*** Opening Excerpted records ***
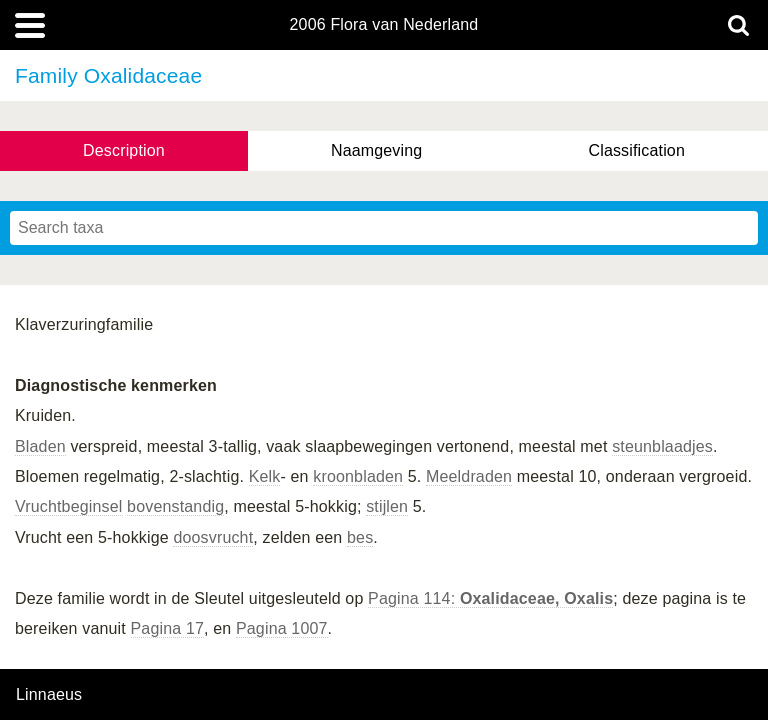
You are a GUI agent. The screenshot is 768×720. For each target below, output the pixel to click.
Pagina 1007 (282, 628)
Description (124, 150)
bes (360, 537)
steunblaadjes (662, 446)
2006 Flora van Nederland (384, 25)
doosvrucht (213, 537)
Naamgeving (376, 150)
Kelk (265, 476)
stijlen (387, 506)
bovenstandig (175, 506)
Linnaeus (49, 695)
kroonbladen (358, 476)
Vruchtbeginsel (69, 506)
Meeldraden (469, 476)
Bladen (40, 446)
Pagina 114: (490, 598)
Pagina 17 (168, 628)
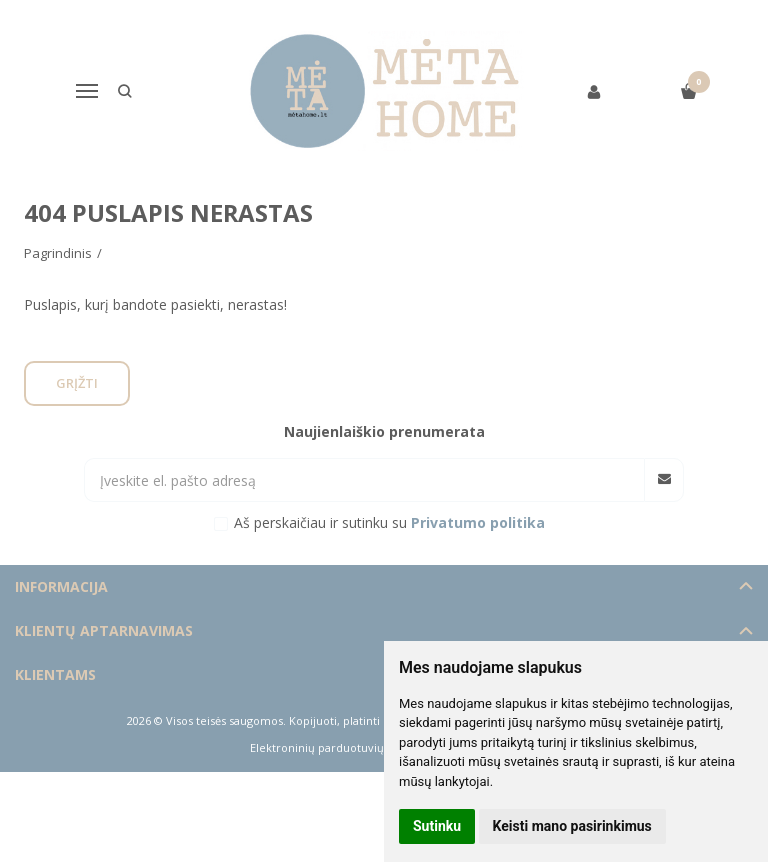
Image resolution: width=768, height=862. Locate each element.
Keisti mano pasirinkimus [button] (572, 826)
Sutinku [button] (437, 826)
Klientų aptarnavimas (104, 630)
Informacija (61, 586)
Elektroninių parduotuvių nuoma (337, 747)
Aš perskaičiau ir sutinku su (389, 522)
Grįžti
*** Closing Excerpted records ***
## What to produce
Your copy must reproduce the entries above in full, without their pictures.

## Reply to the task
You are a GUI agent. The screenshot is 768×720. For each target below, output the pixel to click.
Pagina 1007 (282, 628)
Description (124, 150)
bes (360, 537)
steunblaadjes (662, 446)
2006 Flora van Nederland (384, 25)
doosvrucht (213, 537)
Naamgeving (376, 150)
Kelk (265, 476)
stijlen (387, 506)
bovenstandig (175, 506)
Linnaeus (49, 695)
kroonbladen (358, 476)
Vruchtbeginsel (69, 506)
Meeldraden (469, 476)
Bladen (40, 446)
Pagina 114: (490, 598)
Pagina 17 (168, 628)
Image resolution: width=768, height=862. Locate each element.
Keisti mano pasirinkimus [button] (572, 826)
Sutinku [button] (437, 826)
Klientų aptarnavimas (104, 630)
Informacija (61, 586)
Elektroninių parduotuvių nuoma (337, 747)
Aš perskaičiau ir sutinku su (389, 522)
Grįžti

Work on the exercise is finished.